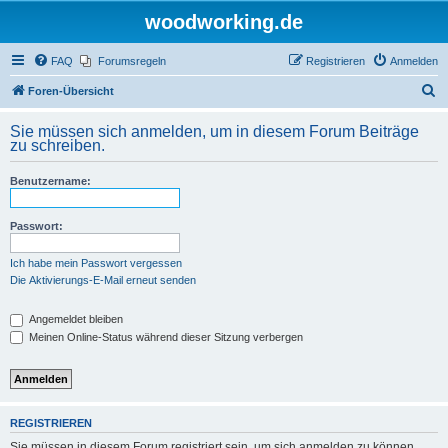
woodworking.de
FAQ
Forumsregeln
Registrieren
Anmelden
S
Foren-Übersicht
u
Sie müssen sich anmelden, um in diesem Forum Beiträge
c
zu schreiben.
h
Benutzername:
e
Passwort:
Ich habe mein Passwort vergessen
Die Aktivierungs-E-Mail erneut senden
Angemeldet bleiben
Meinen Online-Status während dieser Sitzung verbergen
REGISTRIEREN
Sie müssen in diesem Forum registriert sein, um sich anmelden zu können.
...
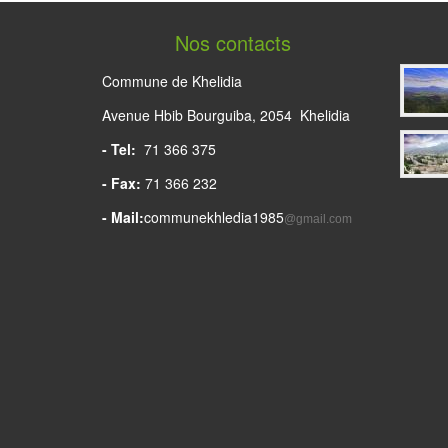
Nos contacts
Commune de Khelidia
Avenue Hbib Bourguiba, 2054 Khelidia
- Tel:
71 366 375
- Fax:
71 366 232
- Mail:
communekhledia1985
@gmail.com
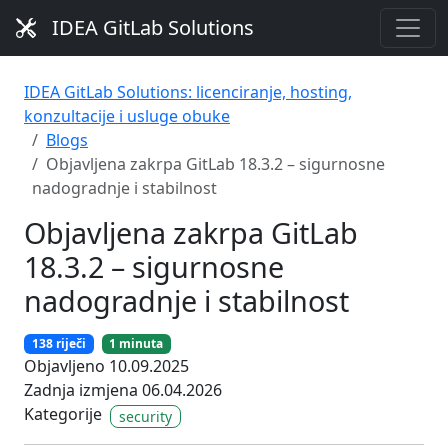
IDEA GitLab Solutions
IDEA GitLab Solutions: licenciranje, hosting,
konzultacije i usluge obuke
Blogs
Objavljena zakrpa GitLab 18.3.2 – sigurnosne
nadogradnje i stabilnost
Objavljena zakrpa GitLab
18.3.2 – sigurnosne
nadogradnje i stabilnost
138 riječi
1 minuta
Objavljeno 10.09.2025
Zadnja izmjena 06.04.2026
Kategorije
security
---
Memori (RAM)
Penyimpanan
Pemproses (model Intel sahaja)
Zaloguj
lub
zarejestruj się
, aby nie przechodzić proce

▸ **Exercise aim**
Every line above holding the string "Khelidia" should be listed.

▸ **Solved exercise**
Commune de Khelidia
Avenue Hbib Bourguiba, 2054 Khelidia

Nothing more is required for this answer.